The story of Hisss goes like this: a rich white man with terminal brain cancer travels to India to find Nagin, a snake goddess (played by the very beautiful Mallika Sherawat) who possesses the secret to immortal life; behaving with the murderous arrogance of the colonizer, he abducts her mate (in snake form) and tortures him in an electrified cage in the hopes that, when she comes to rescue him, he'll be able to blackmail her into coughing up the goods. As the snake goddess approaches, a body count develops, as she is forced to defend herself against various rapists and thugs, and the trail of blood (and oddly venom-saturated corpses) attracts the attention of a virtuous cop (Irrfan Khan, most recently seen in The Life of Pi, as the adult Pi). Said cop's wife, it happens, is having problems conceiving a child and carrying it to term, which one gathers is part of the snake goddess' domain, as well (fertility and such). I don't want to say too much about the trajectory of the film, but obviously the paths of the main characters eventually cross, and there's a nice, satisfying, genre-appropriate ending: that's about all anyone really needs to know about the film to know if it's for them. Oh: and its 80% in Hindi, is very colourful and vibrant, and even features one brief Bollywood-style dance sequence; Lynch appears to have done her homework about South Asian life, language, cinema and culture, and obviously loves that she's shooting in India (though we gather it was a somewhat troubled production). I wonder if the simple fact that the film is mostly in Hindi accounts for its limited North American reception?

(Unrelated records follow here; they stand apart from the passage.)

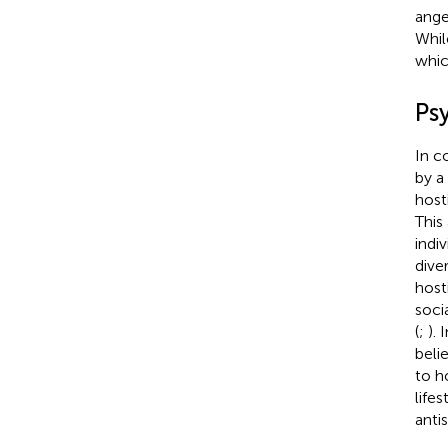
ange
Whil
whic
Ps
In c
by a
hosti
This
indi
dive
hosti
soci
(
;
).
belie
to ho
lifes
antis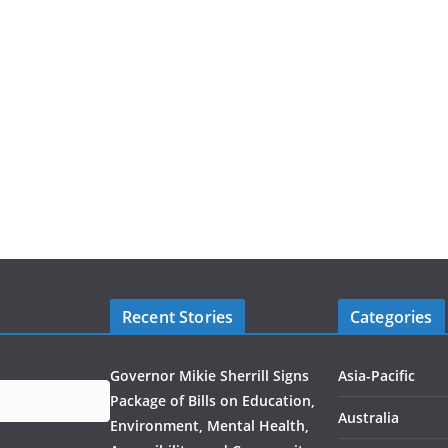
Recent Stories
Categories
Governor Mikie Sherrill Signs
Asia-Pacific
Package of Bills on Education,
Australia
Environment, Mental Health,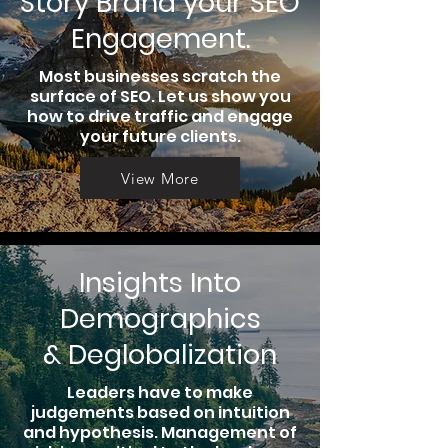
Story Brand your SEO
Engagement.
Most businesses scratch the
surface of SEO. Let us show you
how to drive traffic and engage
your future clients.
View More
Insights Into
Demographics
& Deglobalization
Leaders have to make
judgements based on intuition
and hypothesis. Management of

There are some real issues with the film, mind you. Some of the performances - like Jeff Doucette, who weirdly sounds like his voice has been dubbed by another actor - are on the broad side of broad; there are what I think are a couple of minor plot holes; and - well, if you don't like the idea of a giant cobra-girl plunging her fangs into the face of a would-be male attacker, the film simply isn't for you. On the other hand, if that image fills you with curiosity, Hisss is a pretty nifty little horror film - something genre fans should seek out, if they can find it. Feminists and post-colonial studies types will doubtlessly also find lots to sink their teeth into, as well, and fans of Jennifer Lynch will be pleased to see her continuing to make strange, surprising, creative genre films (I wrote about her earlier film Surveillance here; I wonder how one might go about seeing Chained, her newest film? Hmm...).